Department of Biomedical Informatics, University of Pittsburgh School of Medicine, Pittsburgh, Pennsylvania.
Center for Translational Bioinformatics, University of Pittsburgh, Pittsburgh, Pennsylvania.
Mol Cancer Res. 2018 Feb;16(2):269-278. doi: 10.1158/1541-7786.MCR-17-0378. Epub 2017 Nov 13.

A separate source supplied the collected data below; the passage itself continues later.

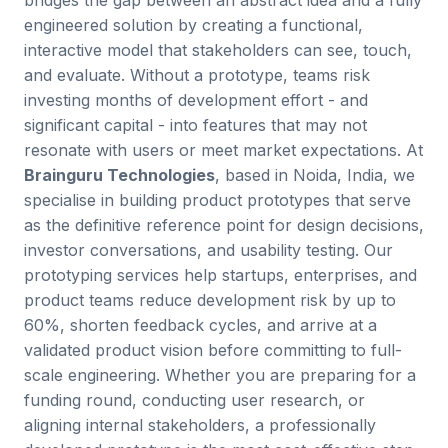
bridges the gap between an abstract idea and a fully
engineered solution by creating a functional,
interactive model that stakeholders can see, touch,
and evaluate. Without a prototype, teams risk
investing months of development effort - and
significant capital - into features that may not
resonate with users or meet market expectations. At
Brainguru Technologies
, based in Noida, India, we
specialise in building product prototypes that serve
as the definitive reference point for design decisions,
investor conversations, and usability testing. Our
prototyping services help startups, enterprises, and
product teams reduce development risk by up to
60%, shorten feedback cycles, and arrive at a
validated product vision before committing to full-
scale engineering. Whether you are preparing for a
funding round, conducting user research, or
aligning internal stakeholders, a professionally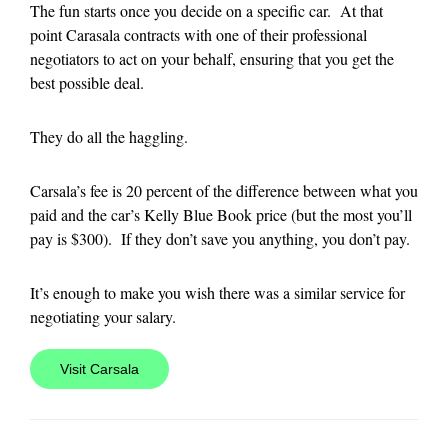
The fun starts once you decide on a specific car. At that
point Carasala contracts with one of their professional
negotiators to act on your behalf, ensuring that you get the
best possible deal.
They do all the haggling.
Carsala’s fee is 20 percent of the difference between what you
paid and the car’s Kelly Blue Book price (but the most you’ll
pay is $300). If they don’t save you anything, you don’t pay.
It’s enough to make you wish there was a similar service for
negotiating your salary.
Visit Carsala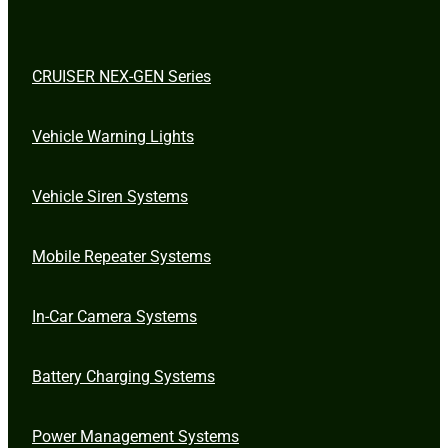
CRUISER NEX-GEN Series
Vehicle Warning Lights
Vehicle Siren Systems
Mobile Repeater Systems
In-Car Camera Systems
Battery Charging Systems
Power Management Systems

Precision oncology involves identifying drugs that will effectively treat a tumor and then prescribing an optimal clinical treatment regimen. However, most first-line chemotherapy drugs do not have biomarkers to guide their application. For molecularly targeted drugs, using the genomic status of a drug target as a therapeutic indicator has limitations. In this study, machine learning methods (e.g., deep learning) were used to identify informative features from genome-scale omics data and to train classifiers for predicting the effectiveness of drugs in cancer cell lines. The methodology introduced here can accurately predict the efficacy of drugs, regardless of whether they are molecularly targeted or nonspecific chemotherapy drugs. This approach, on a per-drug basis, can identify sensitive cancer cells with an average sensitivity of 0.82 and specificity of 0.82; on a per-cell line basis, it can identify effective drugs with an average sensitivity of 0.80 and specificity of 0.82. This report describes a data-driven precision medicine approach that is not only generalizable but also optimizes therapeutic efficacy. The framework detailed herein, when successfully translated to clinical environments, could significantly broaden the scope of precision oncology beyond targeted therapies, benefiting an expanded proportion of cancer patients. .
精准肿瘤学涉及识别能够有效治疗肿瘤的药物,然后为患者制定最佳的临床治疗方案。然而,大多数一线化疗药物没有生物标志物来指导其应用。对于分子靶向药物,使用药物靶点的基因组状态作为治疗指标具有局限性。在这项研究中,使用机器学习方法(例如深度学习)从基因组规模的组学数据中识别信息特征,并训练分类器来预测药物在癌细胞系中的疗效。这里介绍的方法可以准确预测药物的疗效,无论这些药物是分子靶向药物还是非特异性化疗药物。这种基于药物的方法可以识别敏感性癌症细胞,平均敏感性为 0.82,特异性为 0.82;基于细胞系的方法可以识别有效药物,平均敏感性为 0.80,特异性为 0.82。本报告描述了一种数据驱动的精准医学方法,不仅具有通用性,而且还可以优化治疗效果。本文详细介绍的框架,如果成功转化为临床环境,可以将精准肿瘤学的范围大大扩展到靶向治疗之外,使更多比例的癌症患者受益。